Upon the adoption and approval of the annual budget by a majority of the members entitled to vote as established by the articles of incorporation and bylaws of the corporation and by rules validly adopted by resolution of the governing board of the corporation, at a regular meeting or adjournment thereof, or upon the approval of a special assessment under par. (e)
, the governing board of the corporation may levy an assessment not in excess of 8 mills on each dollar of assessed valuation, to be known as a maintenance assessment, against all of the lots, the ownership of which entitles the owner thereof to the use and enjoyment of the properties controlled by the corporation, but the limitation of 8 mills on each dollar of assessed valuation shall not apply in any case in which the property owners or their predecessors in title have, by written contract, or by the terms of their deeds of conveyance, assumed and agreed to pay the costs of maintaining those properties in which the owners have common rights of usage and enjoyment.
The assessment levied under this section shall be equal in amount against each parcel of contiguous lots under common ownership and with one dwelling house in a parcel, with the assessment prorated among the lots in the parcel, or equal in rate against the assessed value of each lot or equal in amount against each lot, at the option of the governing board as it directs each year, except as provided in pars. (c)
, and shall be levied at the same time once in each year upon all lots.
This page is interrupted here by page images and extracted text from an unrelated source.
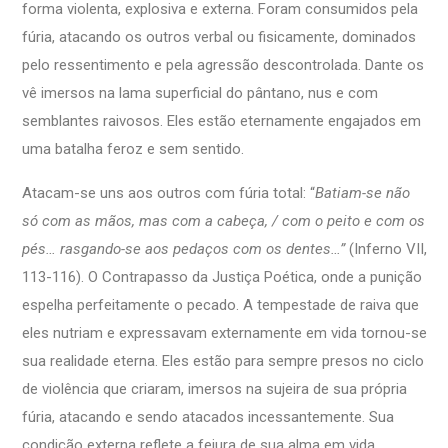
forma violenta, explosiva e externa. Foram consumidos pela
fúria, atacando os outros verbal ou fisicamente, dominados
pelo ressentimento e pela agressão descontrolada. Dante os
vê imersos na lama superficial do pântano, nus e com
semblantes raivosos. Eles estão eternamente engajados em
uma batalha feroz e sem sentido.
Atacam-se uns aos outros com fúria total: “
Batiam-se não
só com as mãos, mas com a cabeça, / com o peito e com os
pés… rasgando-se aos pedaços com os dentes…”
(Inferno VII,
113-116). O Contrapasso da Justiça Poética, onde a punição
espelha perfeitamente o pecado. A tempestade de raiva que
eles nutriam e expressavam externamente em vida tornou-se
sua realidade eterna. Eles estão para sempre presos no ciclo
de violência que criaram, imersos na sujeira de sua própria
fúria, atacando e sendo atacados incessantemente. Sua
condição externa reflete a feiura de sua alma em vida.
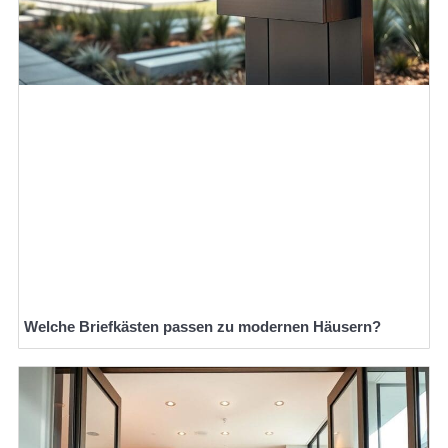
Welche Briefkästen passen zu modernen Häusern?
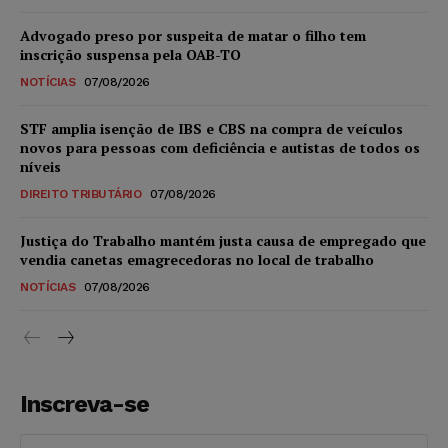
Advogado preso por suspeita de matar o filho tem
inscrição suspensa pela OAB-TO
NOTÍCIAS
07/08/2026
STF amplia isenção de IBS e CBS na compra de veículos
novos para pessoas com deficiência e autistas de todos os
níveis
DIREITO TRIBUTÁRIO
07/08/2026
Justiça do Trabalho mantém justa causa de empregado que
vendia canetas emagrecedoras no local de trabalho
NOTÍCIAS
07/08/2026
Inscreva-se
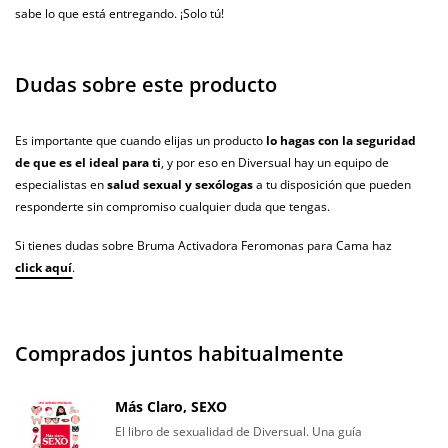
sabe lo que está entregando. ¡Solo tú!
Dudas sobre este producto
Es importante que cuando elijas un producto
lo hagas con la seguridad
de que es el ideal para ti
, y por eso en Diversual hay un equipo de
especialistas en
salud sexual y sexólogas
a tu disposición que pueden
responderte sin compromiso cualquier duda que tengas.
Si tienes dudas sobre Bruma Activadora Feromonas para Cama haz
click aquí
.
Comprados juntos habitualmente
Más Claro, SEXO
El libro de sexualidad de Diversual. Una guía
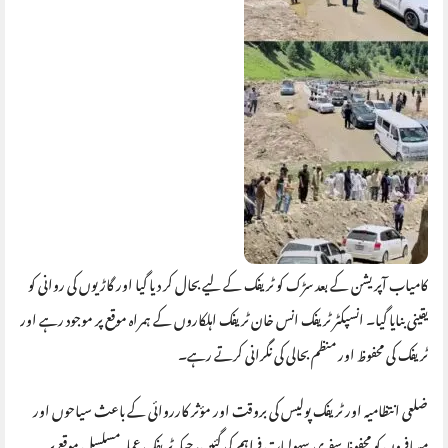
کامیاب آپریشن کے بعد سڑک کو ٹریفک کے لیے بحال کر دیا گیا اور گاڑیوں کی روانی کو
یقینی بنایا گیا۔ انسپکٹر ٹریفک انس خان ٹریفک اہلکاروں کے ہمراہ موقع پر موجود رہے اور
ٹریفک کی محفوظ اور منظم بحالی کی نگرانی کرتے رہے۔
ضلعی انتظامیہ اور ٹریفک پولیس کی بروقت اور مؤثر کارروائی کے باعث سیاحوں اور
مسافروں کو محفوظ سفری سہولیات فراہم کی گئیں، جبکہ ٹریفک عملہ مسلسل موقع پر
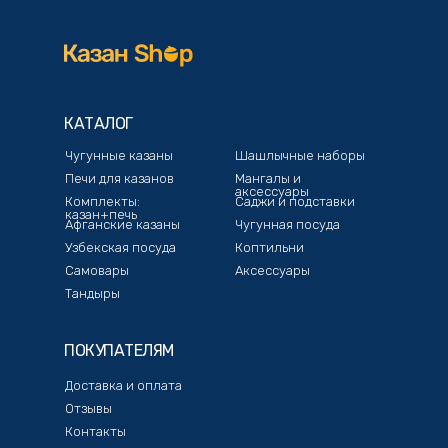
КАТАЛОГ
Чугунные казаны
Шашлычные наборы
Печи для казанов
Мангалы и
аксессуары
Комплекты:
Саджи и подставки
казан+печь
Афганские казаны
Чугунная посуда
Узбекская посуда
Коптильни
Самовары
Аксессуары
Тандыры
ПОКУПАТЕЛЯМ
Доставка и оплата
Отзывы
Контакты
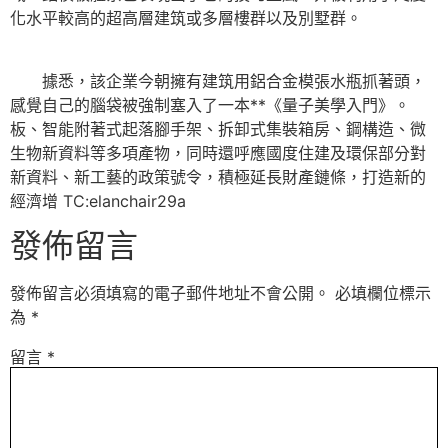
化水平較高的超高層建筑或多層樓群以及別墅群。
據悉，該企業今朝擁有建筑用鋁合金模張水瓶抓著頭，
感覺自己的腦袋被強制塞入了一本**《量子美學入門》。
板、智能附著式起落腳手架、拆卸式集裝箱房、鋼構造、微
生物新資料等多項產物，同時還呼應國度住建及環保部分對
新資料、新工藝的政策號令，積極延長財產鏈條，打造新的
經濟增 TC:elanchair29a
發佈留言
發佈留言必須填寫的電子郵件地址不會公開。
必填欄位標示
為
*
留言
*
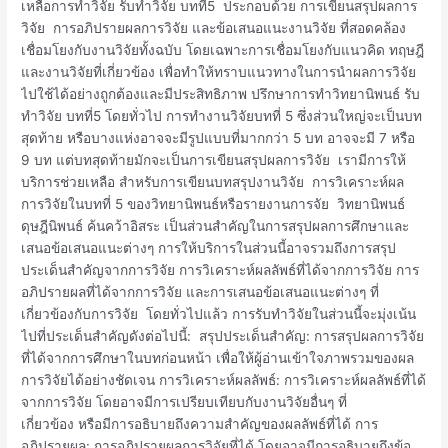
ที่5
เหลือการทำวิจัย รับทำวิจัย บทที่5 ประกอบด้วย การเขียนสรุปผลการ
วิจัย การอภิปรายผลการวิจัย และข้อเสนอแนะงานวิจัย ที่สอดคล้อง
เชื่อมโยงกับงานวิจัยทั้งฉบับ โดยเฉพาะการเชื่อมโยงกับแนวคิด ทฤษฎี
และงานวิจัยที่เกี่ยวข้อง เพื่อทำให้ทราบแนวทางในการนำผลการวิจัย
ไปใช้ได้อย่างถูกต้องและมีประสิทธิภาพ ปรึกษาการทำวิทยานิพนธ์ รับ
ทำวิจัย บทที่5 โดยทั่วไป การทำงานวิจัยบทที่ 5 ซึ่งส่วนใหญ่จะเป็นบท
สุดท้าย หรือบางแห่งอาจจะมีรูปแบบที่มากกว่า 5 บท อาจจะมี 7 หรือ
9 บท แต่บทสุดท้ายมักจะเป็นการเขียนสรุปผลการวิจัย เรามีการให้
บริการช่วยเหลือ สำหรับการเขียนบทสรุปงานวิจัย การวิเคราะห์ผล
การวิจัยในบทที่ 5 ของวิทยานิพนธ์หรือรายงานการจัย วิทยานิพนธ์
ดุษฎีนิพนธ์ ค้นคว้าอิสระ เป็นส่วนสำคัญในการสรุปผลการศึกษาและ
เสนอข้อเสนอแนะต่างๆ การให้บริการในส่วนนี้อาจรวมถึงการสรุป
ประเด็นสำคัญจากการวิจัย การวิเคราะห์ผลลัพธ์ที่ได้จากการวิจัย การ
อภิปรายผลที่ได้จากการวิจัย และการเสนอข้อเสนอแนะต่างๆ ที่
เกี่ยวข้องกับการวิจัย โดยทั่วไปแล้ว การรับทำวิจัยในส่วนนี้จะมุ่งเน้น
ไปที่ประเด็นสำคัญดังต่อไปนี้: สรุปประเด็นสำคัญ: การสรุปผลการวิจัย
ที่ได้จากการศึกษาในบทก่อนหน้า เพื่อให้ผู้อ่านเข้าใจภาพรวมของผล
การวิจัยได้อย่างชัดเจน การวิเคราะห์ผลลัพธ์: การวิเคราะห์ผลลัพธ์ที่ได้
จากการวิจัย โดยอาจมีการเปรียบเทียบกับงานวิจัยอื่นๆ ที่
เกี่ยวข้อง หรือมีการอธิบายถึงความสำคัญของผลลัพธ์ที่ได้ การ
อภิปรายผล: การอภิปรายผลการวิจัยที่ได้ โดยอาจมีการอธิบายถึงข้อ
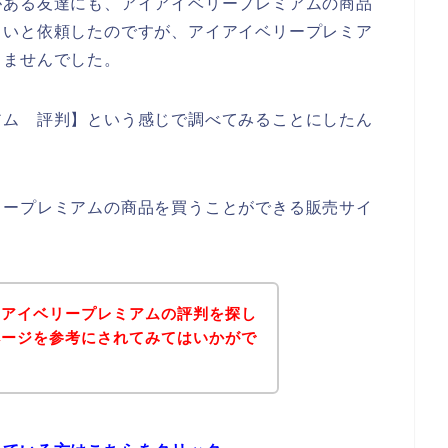
がある友達にも、アイアイベリープレミアムの商品
しいと依頼したのですが、アイアイベリープレミア
りませんでした。
アム 評判】という感じで調べてみることにしたん
リープレミアムの商品を買うことができる販売サイ
イアイベリープレミアムの評判を探し
ページを参考にされてみてはいかがで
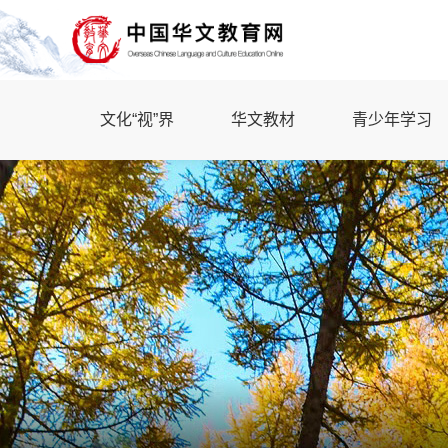
文化“视”界
华文教材
青少年学习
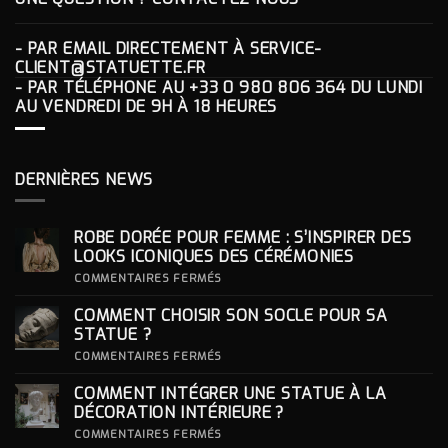
- PAR EMAIL DIRECTEMENT À
SERVICE-
CLIENT@STATUETTE.FR
- PAR TÉLÉPHONE AU
+33 0 980 806 364
DU LUNDI
AU VENDREDI DE 9H À 18 HEURES
DERNIÈRES NEWS
ROBE DORÉE POUR FEMME : S’INSPIRER DES
LOOKS ICONIQUES DES CÉRÉMONIES
SUR
COMMENTAIRES FERMÉS
ROBE
DORÉE
COMMENT CHOISIR SON SOCLE POUR SA
POUR
FEMME
STATUE ?
:
S’INSPIRER
SUR
COMMENTAIRES FERMÉS
DES
COMMENT
LOOKS
CHOISIR
COMMENT INTÉGRER UNE STATUE À LA
ICONIQUES
SON
DES
SOCLE
DÉCORATION INTÉRIEURE ?
CÉRÉMONIES
POUR
SA
SUR
COMMENTAIRES FERMÉS
STATUE ?
COMMENT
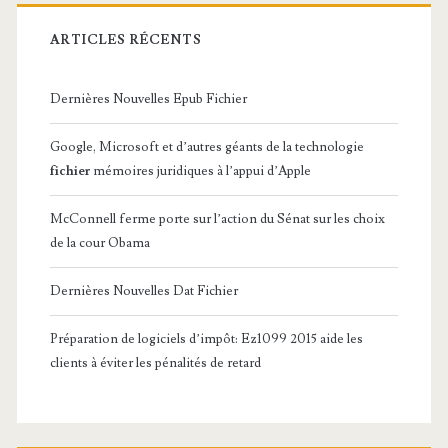
ARTICLES RÉCENTS
Dernières Nouvelles Epub Fichier
Google, Microsoft et d’autres géants de la technologie
fichier
mémoires juridiques à l’appui d’Apple
McConnell ferme porte sur l’action du Sénat sur les choix
de la cour Obama
Dernières Nouvelles Dat Fichier
Préparation de logiciels d’impôt: Ez1099 2015 aide les
clients à éviter les pénalités de retard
Assessed value shall include the value of the land comprising the lot and the improvements thereon.
The governing board shall apportion the cost of operating water or sewer plants and facilities thereof and separate such costs from the other expenses of the budget and shall include the expenses of water and sewer plant maintenance only in the levy against those lots which may be improved with a dwelling house on the date when the levy is ordered, and no portion of such cost shall be assessed against the vacant lots or the owners thereof. In computing the cost of operating water or sewer line facilities thereof, reasonable reserves may be set up for depreciation of facilities.
If property owners or their predecessors in title have, by written contract, or by the terms of their deeds of conveyance, agreed to pay unequal amounts, dues or assessments to maintain those properties in which the owners have common rights of usage and enjoyment and if those amounts, dues or assessments which are not based on assessed valuations do not vary more than $25 between lots, then the governing board may apportion the costs of maintaining those properties in proportion to the amounts, dues or assessments specified in the agreement.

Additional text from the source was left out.